The code modification is straightforward: a simple return; statement is added at the beginning of each of the non-PMKID AUX kernel functions. This prevents these kernels from executing, allowing us to isolate the performance of the PMKID kernel (AUX4) without interference. While this approach provides a significant speed boost in this specific scenario, it's important to understand that it's not a long-term solution. Disabling these kernels completely eliminates the ability to crack passwords using those methods, which is obviously not desirable in a real-world password cracking scenario. However, the patch serves as a valuable tool for understanding the problem and measuring the extent of the performance impact.

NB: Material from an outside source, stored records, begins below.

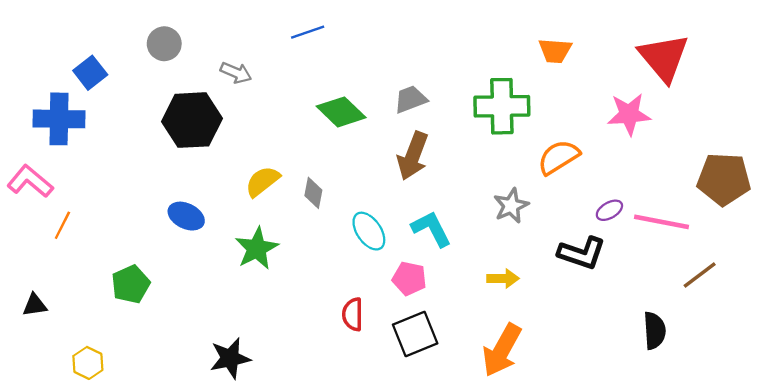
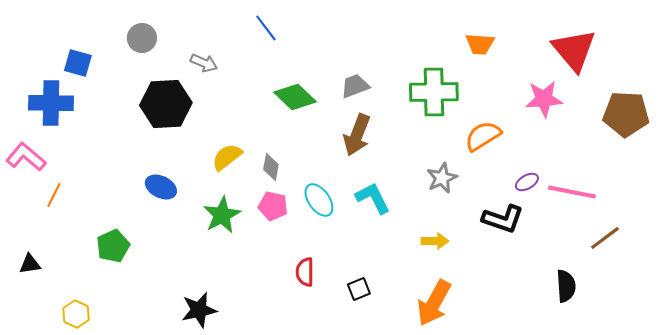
blue line: (308, 32) -> (266, 28), turned 72
blue square: (90, 73) -> (78, 63), turned -36
brown pentagon: (724, 179) -> (626, 114), moved
pink pentagon: (409, 278) -> (273, 206), moved
black square: (415, 334) -> (359, 289), size x0.6

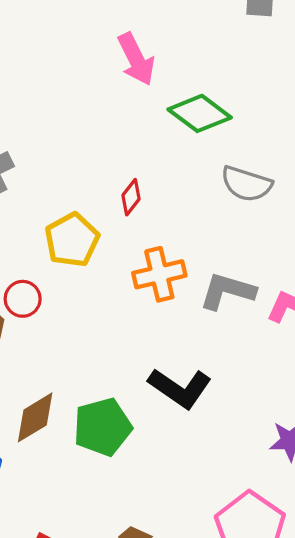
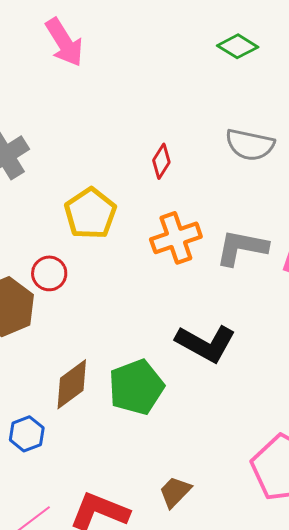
pink arrow: (136, 59) -> (64, 42), moved
green diamond: (200, 113) -> (238, 46), moved, size x0.7
red diamond: (131, 197) -> (161, 161), moved

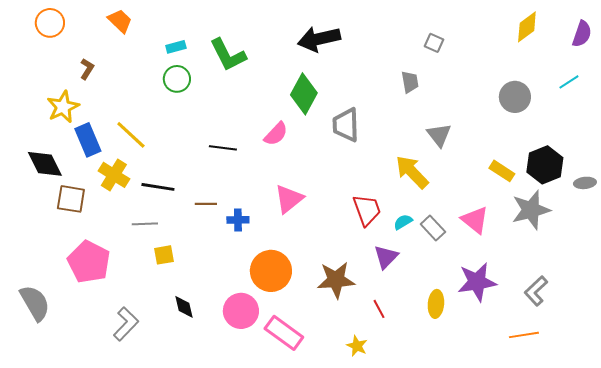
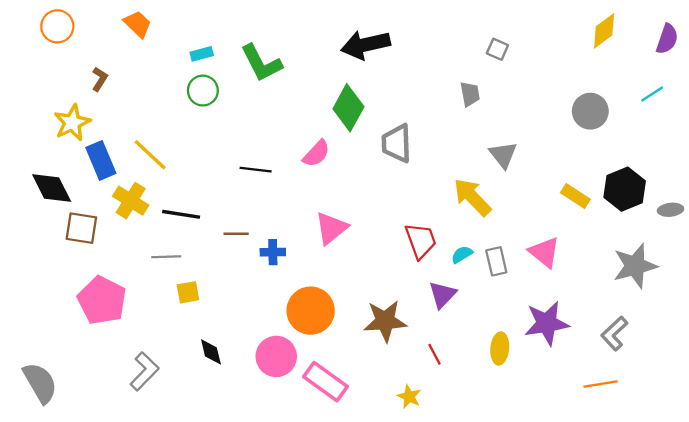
gray star: (531, 210) -> (635, 266), moved
gray rectangle: (433, 228) -> (496, 261), turned 30
gray semicircle: (35, 303) -> (40, 383), moved

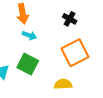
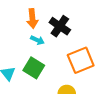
black cross: (70, 19) -> (60, 26), moved, size x1.5

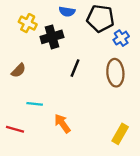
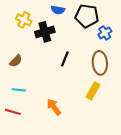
cyan line: (35, 104) -> (19, 90), moved
yellow rectangle: (120, 134) -> (93, 91), moved

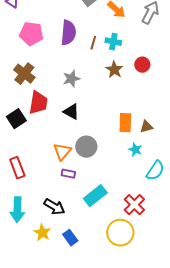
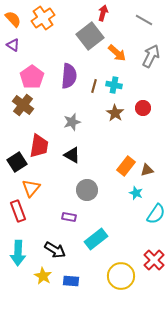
pink pentagon: (31, 34) -> (32, 77), turned 30
brown cross: (24, 74) -> (23, 105), moved
orange rectangle: (125, 123) -> (126, 166), turned 36
orange triangle: (62, 152) -> (31, 188), moved
red cross: (134, 205) -> (154, 260), moved
blue rectangle: (70, 238) -> (71, 281), turned -49

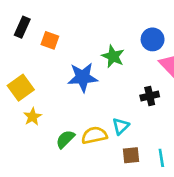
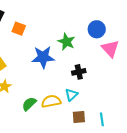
black cross: (150, 96) -> (79, 72), moved

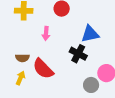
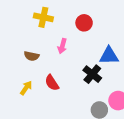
brown semicircle: (22, 58) -> (32, 56), moved
red semicircle: (43, 69) -> (52, 83), size x0.7

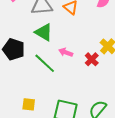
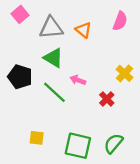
red cross: (92, 59) -> (107, 99), moved

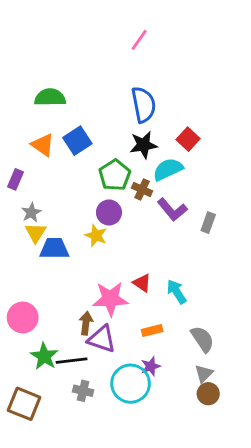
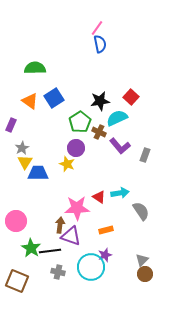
blue semicircle: (143, 105) -> (100, 44), moved, size x0.7
cyan arrow: (177, 292) -> (120, 193), moved, turned 114
gray semicircle: (202, 339) -> (141, 211), moved

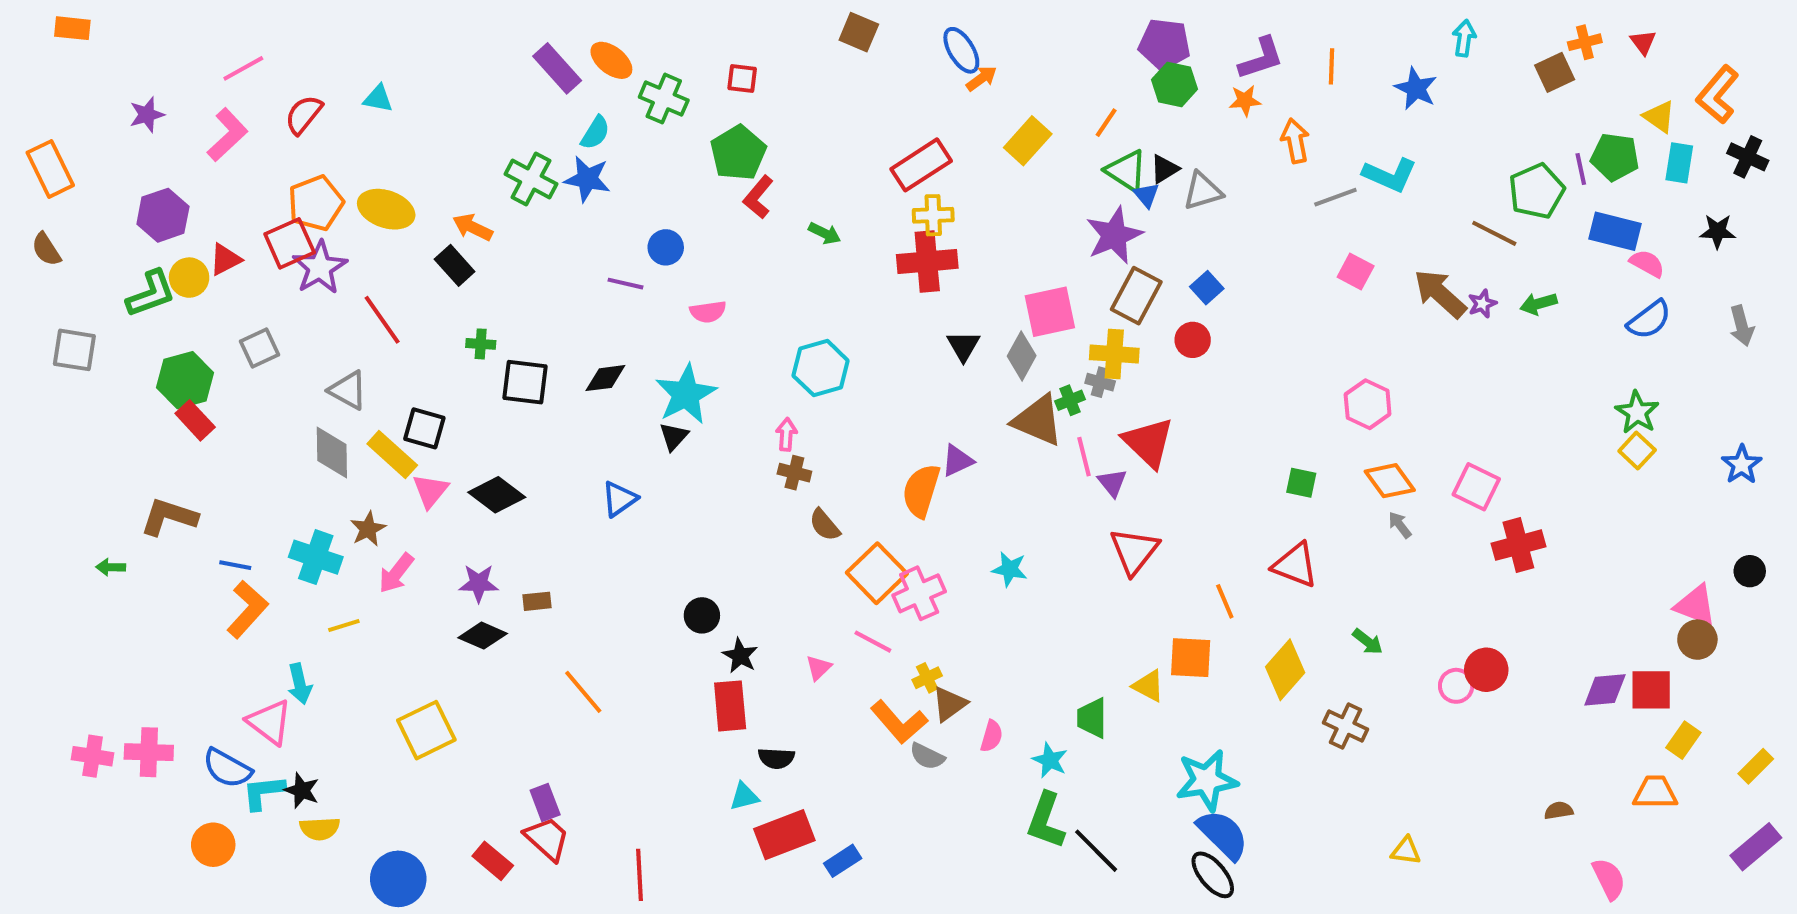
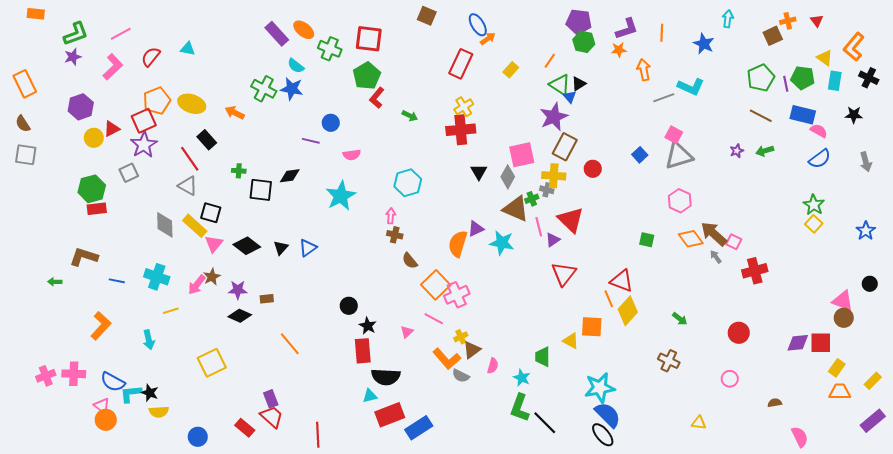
red square: (742, 78) -> (369, 39), size x1.8
cyan semicircle: (595, 133) -> (296, 66), turned 96
yellow rectangle: (1028, 141) -> (511, 70), size x0.7
red rectangle: (921, 165) -> (461, 64), moved, turned -32
gray triangle: (1203, 191) -> (679, 156), moved, size x1.4
green pentagon: (1537, 191) -> (761, 78), moved
yellow cross: (933, 215) -> (464, 107), turned -30
brown line: (1494, 233) -> (761, 116), moved
black rectangle: (455, 265) -> (207, 140), moved
purple star: (320, 267) -> (144, 145), moved
blue square: (1207, 288) -> (640, 155), moved
green L-shape: (151, 294) -> (76, 34), moved
brown arrow: (1440, 294) -> (714, 234), moved
gray square: (74, 350) -> (26, 155), moved
black diamond: (605, 378) -> (290, 176), moved
gray triangle: (348, 390) -> (188, 186), moved
red rectangle: (195, 420) -> (97, 209), turned -54
black triangle: (674, 436) -> (281, 248), moved
purple triangle: (1112, 483) -> (553, 240), turned 35
pink square: (1476, 487) -> (734, 242), size x0.7
gray arrow: (1400, 525) -> (716, 257), moved
brown star: (368, 529) -> (212, 277), moved
red triangle: (1295, 565) -> (622, 281), moved
cyan star: (1010, 569) -> (502, 243), moved, size x1.4
orange L-shape: (247, 609) -> (101, 326), moved
yellow diamond: (1285, 670) -> (628, 311), moved
pink circle: (1456, 686) -> (730, 379), moved
pink triangle: (269, 722) -> (102, 406), moved, size x0.7
pink cross: (93, 756) -> (46, 376), turned -30
black semicircle: (776, 758) -> (386, 377), size x1.6
orange trapezoid: (1655, 792) -> (840, 392), moved
blue rectangle: (843, 861) -> (419, 428), size x1.5
blue circle: (398, 879) -> (198, 437), size x0.7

diff --git a/OpenCL/m22000-pure.cl b/OpenCL/m22000-pure.cl
index f6462637c..6aa7f7c30 100644
--- a/OpenCL/m22000-pure.cl
+++ b/OpenCL/m22000-pure.cl
@@ -403,6 +403,7 @@ KERNEL_FQ KERNEL_FA void m22000_comp (KERN_ATTR_TMPS_ESALT (wpa_pbkdf2_tmp_t, wp
 
 KERNEL_FQ KERNEL_FA void m22000_aux1 (KERN_ATTR_TMPS_ESALT (wpa_pbkdf2_tmp_t, wpa_t))
 {
+return;
   const u64 gid = get_global_id (0);
 
   if (gid >= GID_CNT) return;
@@ -596,6 +597,7 @@ KERNEL_FQ KERNEL_FA void m22000_aux1 (KERN_ATTR_TMPS_ESALT (wpa_pbkdf2_tmp_t, wp
 
 KERNEL_FQ KERNEL_FA void m22000_aux2 (KERN_ATTR_TMPS_ESALT (wpa_pbkdf2_tmp_t, wpa_t))
 {
+return;
   const u64 gid = get_global_id (0);
 
   if (gid >= GID_CNT) return;
@@ -779,6 +781,7 @@ KERNEL_FQ KERNEL_FA void m22000_aux2 (KERN_ATTR_TMPS_ESALT (wpa_pbkdf2_tmp_t, wp
 
 KERNEL_FQ KERNEL_FA void m22000_aux3 (KERN_ATTR_TMPS_ESALT (wpa_pbkdf2_tmp_t, wpa_t))
 {
+return;
   /**
    * aes shared
    */

For those who wish to reproduce the results, it's essential to clear the kernel cache before and after applying the patch. This ensures that the OpenCL JIT compiler recompiles the kernels, providing a consistent baseline for comparison. The kernel cache is typically located in the kernels/ folder within the Hashcat directory. Deleting this folder forces a fresh compilation, eliminating any potential influence from previously compiled kernels.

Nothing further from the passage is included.